No amount of nipping and tucking can save this screenplay from its tonal inconsistencies and mixed messages.
A woman unlucky in love and work discovers the perks and perils of cosmetic surgery in Hong Kong helmer-scribe Aubrey Lam’s “The Truth About Beauty,” a Beijing-set romantic comedy that’s occasionally fun as a Pygmalion fantasy, but doesn’t cut deep in its exploration of China’s new vanity culture or age-old sexist double standards. No amount of nipping and tucking could save the screenplay from its tonal inconsistencies, as Lam, either unable or unwilling to resolve the ethical dilemma of whether such surgery is destructive or empowering, throws all her arguments away with an improbable and fatuous ending. The pic has taken in a respectable $11.7 million in China, but is less likely to sit pretty in overseas markets.
Upon graduating with honors from an elite university, Guo Jing (Bai Baihe, “Personal Tailor”) gets hit by a double whammy: Her b.f. (Guo Jingfei) ditches her, describing her as a “car crash scene,” while at job interviews, her plain-Jane appearance renders her “nonexistent.” She joins a “beauty club” for double-eyelid surgery, and instantly lands a job at a Korean global conglomerate.
In her first solo directorial effort since 2007’s “Anna & Anna,” Lam (who co-wrote many of Peter Ho-sun Chan’s hits) maintains a brisk rhythm and orchestrates individual scenes in entertaining fashion. Her gift for sparkling dialogue comes through in Jing’s peppy voiceover, providing a snarky running commentary on Korean corporate culture, which borders on beauty fascism: Staffers must change outfits at least once a day, and the prettiest babes are seated closest to “the center of power,” namely where the CEO can leer at them.
The stage is set for catfights and makeover matches within the corporate harem, but then the focus shifts to a tepid romance between Jing and Raymond (Ronald Cheng), the senior exec who hired her for her out-of-the-box ideas. Raymond flirts offhandedly with Jing, which is enough to make her swoon — so much so that she rushes out to get a nose job before their first date. But then, Raymond drops a bombshell: He loathes women who’ve had work done. Nevertheless, this doesn’t stop Jing in her quest for beauty.
As high concept goes, plastic surgery isn’t easy to pull off: Mika Ninagawa’s “Helter Skelter” made it grist for a gothic tale of body horror, while Kim Yong-hwa’s “200 Pounds Beauty” lets its heroine have her cake and eat it. Lam wavers between these two approaches, lending her story an unpredictable blend of black comedy and straight drama. The film starts out as a frivolous yet sympathetic take on women trapped in a society so materialistic, it puts a price tag on physical appearance the same way it worships brand-name goods.

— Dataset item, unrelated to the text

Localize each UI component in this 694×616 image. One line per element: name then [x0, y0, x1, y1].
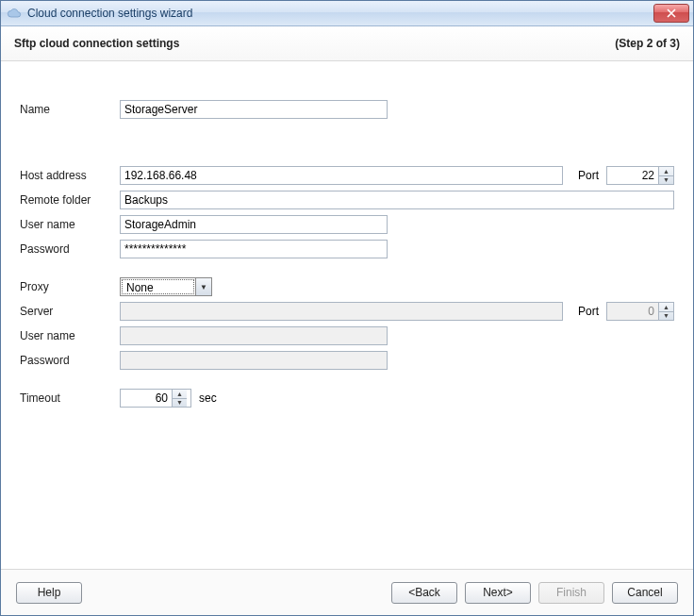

Yet, in keeping with the aspirational spirit and style-consciousness of China’s smash hits in this genre (“Go Lala Go!,” “Tiny Times”), Lam asserts that women are gutsily shaping their own fates by “upgrading” themselves. Then, as if to placate moralists, Jing’s path to happiness is strewn with surgical glitches. This crippling paradox is borne out by a side strand involving her best friend, Weiwei (Zhang Yao, “So Young”), who suffers from body dysmorphic disorder; it’s a grotesque cautionary tale whose inclusion here defies all reason, achieving neither comic relief nor pathos. The film further cops out by shifting all the blame onto the Koreans, in a monstrous parody of their culture.
Despite the sexual undertones, there’s no spark between the two leads: It remains a mystery why Jing would be so hung up on Raymond, who’s no Brad Pitt, has no personality and even stands her up time and again. That an average Joe like Raymond could smugly play the field is proof of a sexist society that places an unfair premium on women’s looks. The yarn comes close to confronting this double standard, when Jing asks Raymond if he’d have dated her before she got her “alterations”; he says no but tells her to accept her fate “because it’s different for men.” It’s not an enlightened argument, but instead of calling him on it, the film essentially affirms it through a highly improbable reversal.
Bai’s usual ebullience keeps the uneven film afloat, though she might consider varying her ditzy shtick, which hasn’t changed since her 2011 breakout sleeper, “Love Is Not Blind.” Cheng, who made his screen debut in Lam’s “Twelve Nights,” offers a solid, dialed-down perf, but it’s hard to visualize him as a dreamboat after his bravura turn as a boorish gangster in “Vulgaria.”
Craft contributions have all the glossiness you’d expect from a Chan production. Oddly, however, the visual effects for Jing’s surgical improvements are hardly noticeable, whereas the prosthetics for her original looks are glaringly fake.